IMDB Top 250: - Day 5: #1 - The Shawshank Redemption

May 29, 2011 11:29




Image taken from MovieGoods.

I'm going to be honest here: I had absolutely no idea what to expect from this movie. I'd never seen it before, but my parents gave it tons of praise, it's the #1 movie on this list, it has one of my favorite actors in it (Morgan Freeman), and it comes from what seems to have been one of the greatest years for movies. Seriously, 1994 is like this vein of great movies, of which a significant number are on the IMDB Top 250. The Shawshank Redemption is based on a Stephen King novella. You know, I'm starting to notice a trend here: lots of great movies are adaptations of books, aren't they? Anyway, standard SPOILER WARNING goes here.



Image taken from Sucker Punch Cinema.

In 1947, a banker by the name of Andy Dufrese (Tim Robbins) is accused and convicted of killing his wife and her lover through circumstantial evidence and is sent to Shawshank State Penitentiary for two back to back life sentences. There he meets the Warden (Bob Gunton) and quickly befriends fellow inmate "Red" (Morgan Freeman), a man who can get things into the prison from the outside. Andy asks for a rock hammer to continue his hobby of collecting rocks.

Andy is put on outdoor duty where he, Red, and some of the other inmates are retarring the roof of a building when he overhears the Captain of the prison guard (Clancy Brown) complaining about taxes. Andy offers some financial advice to the Captain in exchange for beers for his fellow inmates. After the incident, Andy is reassigned to work with the aging librarian inmate, Brooks (James Whitmore), as a pretext for Andy to secretly give financial advice and do the taxes of all the prison guards in the compound. Brooks, who has been in the prison for 50 years is eventually released on parole, but can't take the pressures of life on the outside and hangs himself.

The Warden realizes that he can undercut manual labor by using the inmates as a labor force and accepts kick-backs to not take certain projects. Andy launders the money in exchange for a private cell and maintenance of the library, which he eventually expands and dedicates to Brooks. One of the donations to the library is a record of The Marriage of Figaro, which Andy plays over the sound system so that the inmates get a moment of peace. Andy gets thrown into solitary for the stunt.

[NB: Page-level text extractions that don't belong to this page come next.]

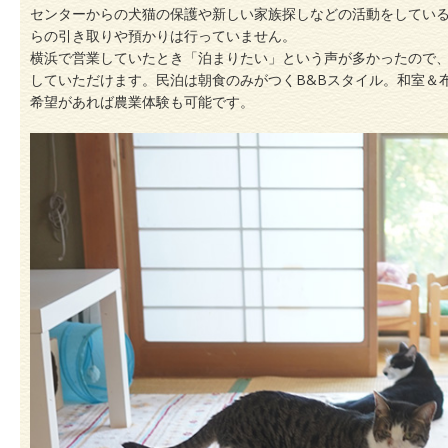
センターからの犬猫の保護や新しい家族探しなどの活動をしてい
らの引き取りや預かりは行っていません。
横浜で営業していたとき「泊まりたい」という声が多かったので
していただけます。民泊は朝食のみがつくB&Bスタイル。和室＆
希望があれば農業体験も可能です。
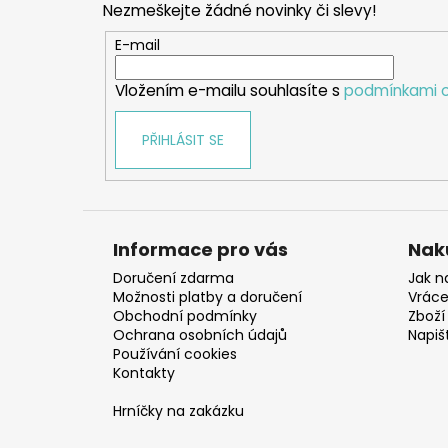
Nezmeškejte žádné novinky či slevy!
a
t
E-mail
í
Vložením e-mailu souhlasíte s
podmínkami o
PŘIHLÁSIT SE
Informace pro vás
Nak
Doručení zdarma
Jak n
Možnosti platby a doručení
Vráce
Obchodní podmínky
Zboží 
Ochrana osobních údajů
Napiš
Používání cookies
Kontakty
Hrníčky na zakázku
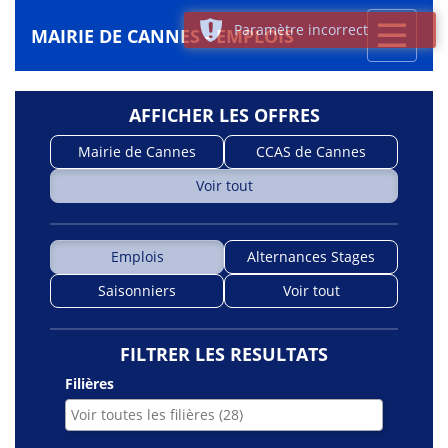
Toggle
Paramètre incorrect
MAIRIE DE CANNES - EMPLOIS
navigati
AFFICHER LES OFFRES
Mairie de Cannes
CCAS de Cannes
Voir tout
Emplois
Alternances Stages
Saisonniers
Voir tout
FILTRER LES RESULTATS
Filières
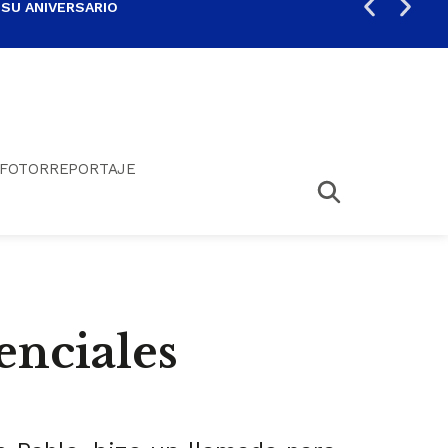
 SU ANIVERSARIO
PER
FOTORREPORTAJE
enciales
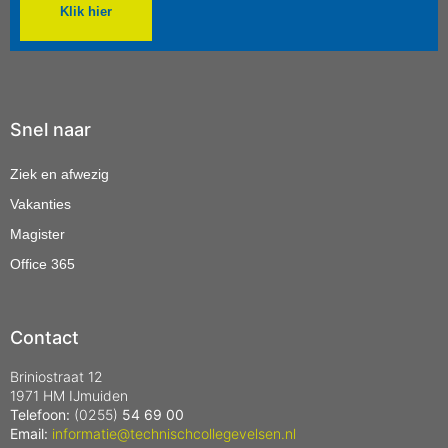
Klik hier
Snel naar
Ziek en afwezig
Vakanties
Magister
Office 365
Contact
Briniostraat 12
1971 HM IJmuiden
Telefoon:
(0255)
54 69 00
Email:
informatie@technischcollegevelsen.nl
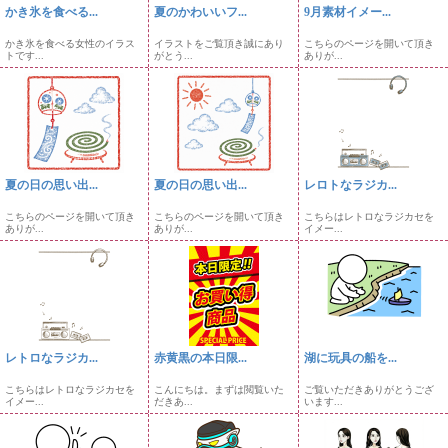
かき氷を食べる...
夏のかわいいフ...
9月素材イメー...
かき氷を食べる女性のイラス
イラストをご覧頂き誠にあり
こちらのページを開いて頂き
トです...
がとう...
ありが...
夏の日の思い出...
夏の日の思い出...
レロトなラジカ...
こちらのページを開いて頂き
こちらのページを開いて頂き
こちらはレトロなラジカセを
ありが...
ありが...
イメー...
レトロなラジカ...
赤黄黒の本日限...
湖に玩具の船を...
こちらはレトロなラジカセを
こんにちは。まずは閲覧いた
ご覧いただきありがとうござ
イメー...
だきあ...
います...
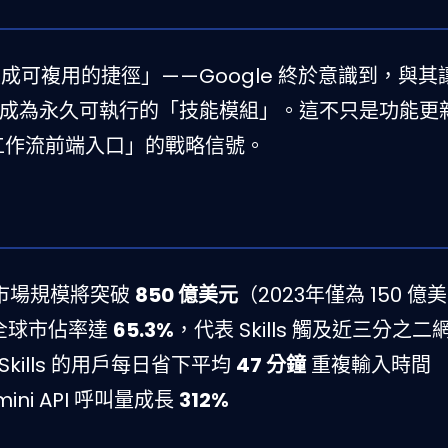
mpt 變成可複用的捷徑」——Google 終於意識到，與
pt 成為永久可執行的「技能模組」。這不只是功能更
I 工作流前端入口」的戰略信號。
化市場規模將突破
850 億美元
（2023年僅為 150 億
e 全球市佔率達
65.3%
，代表 Skills 觸及近三分之
kills 的用戶每日省下平均
47 分鐘
重複輸入時間
mini API 呼叫量成長
312%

Tony Williams (Gil Bellows) arrives at Shawshank in 1965 for robbery. He joins Andy and Red's circle and Andy helps him get his GED. Tony, having been in and out of prisons for the past several years, remembers one inmate in particular at his last prison. The inmate bragged that he committed a double murder of a woman and her lover that sounds suspiciously like what Andy is in the prison for and tells Andy, who tells the warden that he could be set free if Tony testified in court. The Warden, not wanting his money launderer out of the prison, has Tony killed after confirming the story.

Andy tells Red of his dream to live in a little town on the Pacific coast in Mexico. He also instructs Red that if he ever gets out of the prison, that he should look for a field with a lone oak tree near Buxton to receive a package. Andy does not show up at roll call the next morning and it is discovered that Andy has escaped the prison. For the past 19 years, Andy had been digging through walls with his rock hammer and crawled through the sewage system for five miles to freedom in the rain. While the Warden and guard are looking for him, Andy withdraws all of the Warden's laundered money and leaves evidence of what the Warden has been doing, which he took with him before he left. The Captain of the prison guard is arrested and the Warden shoots himself in the head before he can be arrested as well.

Red is eventually released on parole after serving his sentence for 40 years. It appears that he's going the way of Brooks until he remembers the promise he made to Andy to get the package in Buxton. He finds it under an obsidian rock and in it is a cache of money and a letter from Andy, advising Red to join him in Mexico. Red takes his advice and breaks parole to meet Andy in Mexico, with the movie ending as Red and Andy meet again on the shore.



Image from Free Celebrity Graphics.

This review took me longer than they usually do (two weeks) because I really didn't know what to write. The movie is so tightly plotted that it was very hard for me to discern what was important and what wasn't, but that doesn't stop the fact that I really like this movie. I don't know if it deserves the number 1 slot on the IMDB Top 250, but I can understand why it's there. The fact that this film didn't win any awards because of Forrest Gump is a crime, because Tim Robbins and Morgan Freeman are absolutely amazing in this film. I've never seen a movie with Robbins in it before (or if I have I don't remember it), but this is easily the best thing I've seen Freeman in and pretty much cements my opinion that he's quite possibly the greatest actor of the modern era, if not at least one of them. In short, if you haven't seen this movie, WATCH IT. WATCH IT NOW. You're doing yourself a disservice by not seeing this film.